Para ele, os conceitos de esquerda e direita são anacrônicos e no Brasil os políticos não merecem confiança porque dizem aquilo que as pessoas querem ouvir, enganam a população e não têm compromisso com a nação. É difícil acreditar que tenha, ocupando o cargo que ocupa, uma visão tão simplória da política e dos políticos brasileiros, bem como das nossas esferas de decisão de Estado, típica de setores desinformados da população. No item “As Grandes Guerras de Hoje” não cita as agressões intervencionistas das grandes potências no interesse do controle de fontes de abastecimento energético (Afeganistão, Iraque, Síria, etc.). As migrações desesperadas de africanos para a Europa têm como origem “guerras climáticas” (o que supõe que é meramente o clima que as provoca, desconsiderando todo o passivo histórico degradante dos colonialismos e imperialismos europeus na África).

Tratando da América do Sul, afirma que ‘somos carentes de líderes e de estratégias de desenvolvimento sustentado” omitindo na história recente os significados das emergências de dirigentes democrático-populares como, p.ex., Hugo Chávez, Evo Morales, Rafael Correa e Lula. Refere-se aos “excluídos” do subcontinente, porém não formula-lhes o perfil nem identifica as causas históricas da exclusão.
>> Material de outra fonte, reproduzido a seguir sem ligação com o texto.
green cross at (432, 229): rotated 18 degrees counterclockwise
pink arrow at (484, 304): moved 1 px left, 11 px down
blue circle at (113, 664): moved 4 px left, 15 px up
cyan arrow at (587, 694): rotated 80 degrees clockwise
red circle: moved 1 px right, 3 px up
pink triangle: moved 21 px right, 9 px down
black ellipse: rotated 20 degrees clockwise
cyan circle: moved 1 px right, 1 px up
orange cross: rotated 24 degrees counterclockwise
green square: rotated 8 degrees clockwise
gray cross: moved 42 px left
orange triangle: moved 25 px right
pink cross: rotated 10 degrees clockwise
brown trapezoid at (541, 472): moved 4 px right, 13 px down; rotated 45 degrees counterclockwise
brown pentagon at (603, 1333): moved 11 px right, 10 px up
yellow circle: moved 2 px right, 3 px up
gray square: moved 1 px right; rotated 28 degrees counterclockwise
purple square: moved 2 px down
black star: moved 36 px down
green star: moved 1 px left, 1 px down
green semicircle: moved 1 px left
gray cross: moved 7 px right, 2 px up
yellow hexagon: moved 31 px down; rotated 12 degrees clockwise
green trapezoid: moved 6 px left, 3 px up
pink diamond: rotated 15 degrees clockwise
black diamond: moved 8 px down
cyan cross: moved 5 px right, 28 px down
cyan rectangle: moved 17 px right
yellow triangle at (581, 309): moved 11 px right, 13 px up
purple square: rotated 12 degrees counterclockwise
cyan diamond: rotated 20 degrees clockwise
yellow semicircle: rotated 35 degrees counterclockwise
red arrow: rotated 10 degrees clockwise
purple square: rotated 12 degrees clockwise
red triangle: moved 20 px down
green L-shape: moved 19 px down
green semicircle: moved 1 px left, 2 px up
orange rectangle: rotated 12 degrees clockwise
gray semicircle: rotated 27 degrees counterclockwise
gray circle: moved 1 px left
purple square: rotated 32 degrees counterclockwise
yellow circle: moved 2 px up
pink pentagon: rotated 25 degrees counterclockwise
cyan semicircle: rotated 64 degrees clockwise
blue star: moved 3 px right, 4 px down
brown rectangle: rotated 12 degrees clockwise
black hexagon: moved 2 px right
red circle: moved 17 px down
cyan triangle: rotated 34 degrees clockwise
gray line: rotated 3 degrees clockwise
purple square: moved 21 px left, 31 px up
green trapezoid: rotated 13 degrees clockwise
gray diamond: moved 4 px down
Trata com aversão a “turma” do Fórum de São Paulo, articulação de partidos e organizações políticas de esquerda do continente latino-americano, qualificando-o de “diplomacia paralela”. “Esse pessoal não desiste nunca!”, diz, evidenciando sua abominação da esquerda.

O Brasil, com “porte estratégico significativo”, viveria uma “crise política, econômica e social”, com baixa representatividade dos poderes da República, “proliferação de partidos que não representam ninguém” e índices preocupantes de corrupção”. Mais adiante, ele acrescentaria que nossa sociedade é “carente de coesão cívica”, anímica (sic) – quis certamente dizer “anêmica” – e lamentaria nosso Estado ser ”partidarizado”, o que levaria ao “loteamento de cargos”. Invectiva a Constituição Cidadã de 1988 – “que regula do alfinete ao foguete”, gracejou ele – estaria “cheia da palavra direitos”  e registraria pouquíssimas vezes a palavra deveres. Seria ela o início do “nosso furacão Harvey”, ou seja, de uma  onda de devastação que teria flagelado nosso país até hoje.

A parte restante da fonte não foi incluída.